Harris pulls few punches showing the increasing role of nationalist rhetoric now the Brown government is up against the wall:
the essential Labour strategy is clear enough: not to concentrate on anything progressive or inspiring but to run instead on a mixture of the Dunwoody bloodline, utterly witless class warfare, and the politics of fear. One wonders what the more shrill aspects of the party's campaign will do for Crewe's community relations - but there again, it's doubtful that such thoughts are troubling many Labour high-ups. Misanthropic nastiness, after all, seems to be a central plank of the government's fightback.
This stuff has a pedigree dating back well into the Blair years but seems to be turning ever more ugly. Among the first announcements in the wake of May 1 was a loud Home Office pledge to try to realise Brown's drive for "British jobs for British workers", by forcing employers to prove no Briton can fill a vacancy before offering it to anyone from outside the EU. Soon after, there came Jacqui Smith's bizarre plans to "harass" badly behaved youths using video cameras and a technique hyped as "frame and shame". Going back a few months, one thinks also of James Purnell's proposed clampdown on the long-term jobless, Caroline Flint's priceless proposal that the workshy should be threatened with homelessness, and the government's increasingly baffling drive on "Britishness", in which fine words about inclusion are often overshadowed by the sense of dog-whistles being desperately sounded.
While seizing on fears about immigration, Brown has still made no headway on the issue of agency workers, which underlies so many modern tensions. At the same time as maligning many of the nation's youth as yobs, Labour also wrings its hands about their "unlocked talent". Apparatchiks are encouraged to wage class war for the cameras, but the government refuses to talk about compelling the ultra-wealthy to pay their way, or to make any move on, say, the totemic issue of charitable status for private schools. The impression is of politics at its most dried-up and disingenuous. The result: activists and once-loyal supporters decide to leave the party well alone, and floating voters decide that Cameroonian confidence and optimism is much the better option.
...As Labour lays waste to what remains of its progressive credentials, one thinks immediately of that handful of young(ish) Brownites - Ed Miliband, Douglas Alexander, Ed Balls, Yvette Cooper - who usually go out of their way to talk up the party's supposed soul, and the parts of the government's record that reflect it. Where are they, and why won't they speak up?

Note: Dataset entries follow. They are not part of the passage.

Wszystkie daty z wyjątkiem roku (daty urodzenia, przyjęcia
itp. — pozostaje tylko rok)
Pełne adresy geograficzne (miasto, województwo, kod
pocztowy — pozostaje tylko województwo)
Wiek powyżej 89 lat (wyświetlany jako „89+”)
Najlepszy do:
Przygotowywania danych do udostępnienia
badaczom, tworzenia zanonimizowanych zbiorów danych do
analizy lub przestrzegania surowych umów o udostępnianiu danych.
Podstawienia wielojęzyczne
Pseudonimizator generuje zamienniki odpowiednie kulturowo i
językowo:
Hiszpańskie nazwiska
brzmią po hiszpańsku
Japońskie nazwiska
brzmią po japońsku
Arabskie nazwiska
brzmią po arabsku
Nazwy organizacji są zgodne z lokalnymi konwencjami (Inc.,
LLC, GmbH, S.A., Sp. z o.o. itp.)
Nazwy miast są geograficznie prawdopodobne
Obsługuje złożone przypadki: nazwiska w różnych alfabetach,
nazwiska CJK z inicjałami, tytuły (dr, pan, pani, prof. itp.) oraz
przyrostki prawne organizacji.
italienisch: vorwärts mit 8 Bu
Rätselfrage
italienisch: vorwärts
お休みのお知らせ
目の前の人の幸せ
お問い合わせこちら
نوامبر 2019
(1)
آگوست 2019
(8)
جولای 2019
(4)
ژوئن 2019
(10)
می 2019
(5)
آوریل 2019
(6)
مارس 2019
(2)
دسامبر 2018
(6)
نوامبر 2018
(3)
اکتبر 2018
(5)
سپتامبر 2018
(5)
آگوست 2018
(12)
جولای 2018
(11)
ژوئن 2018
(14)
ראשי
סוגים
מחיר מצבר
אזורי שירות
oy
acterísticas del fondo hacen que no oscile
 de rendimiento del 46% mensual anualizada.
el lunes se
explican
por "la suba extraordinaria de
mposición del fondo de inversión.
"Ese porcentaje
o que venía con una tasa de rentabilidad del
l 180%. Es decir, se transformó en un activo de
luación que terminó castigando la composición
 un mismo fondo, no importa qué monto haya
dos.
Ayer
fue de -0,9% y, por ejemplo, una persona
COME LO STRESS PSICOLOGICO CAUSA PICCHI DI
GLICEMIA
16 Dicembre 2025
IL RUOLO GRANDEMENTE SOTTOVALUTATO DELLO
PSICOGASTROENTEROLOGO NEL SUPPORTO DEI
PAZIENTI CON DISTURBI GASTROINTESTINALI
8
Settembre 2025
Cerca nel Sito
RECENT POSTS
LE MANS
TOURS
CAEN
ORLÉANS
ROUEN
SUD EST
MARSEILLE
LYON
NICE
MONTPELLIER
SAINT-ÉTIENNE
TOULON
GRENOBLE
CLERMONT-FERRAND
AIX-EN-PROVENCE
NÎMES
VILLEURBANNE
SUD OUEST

Even if what they had to say was couched in the obligatory political code, we'd know it when we heard it. Behind the scenes, they must surely alert Brown to a simple choice: cut this stuff out and rediscover that moral compass - or bequeath them a political husk so robbed of its essential identity that it will take at least a generation to even begin to revive it. David Cameron's recent pronouncements are not nearly as surreal as they sound: right now, the Tories really are sounding more progressive than Labour, and that way lies not just electoral defeat, but the prospect of complete wipe-out.
As Labour's popularity continues to go the way of the sub-prime loan industry, I can only see this sort of shrill and nasty rhetoric increasing.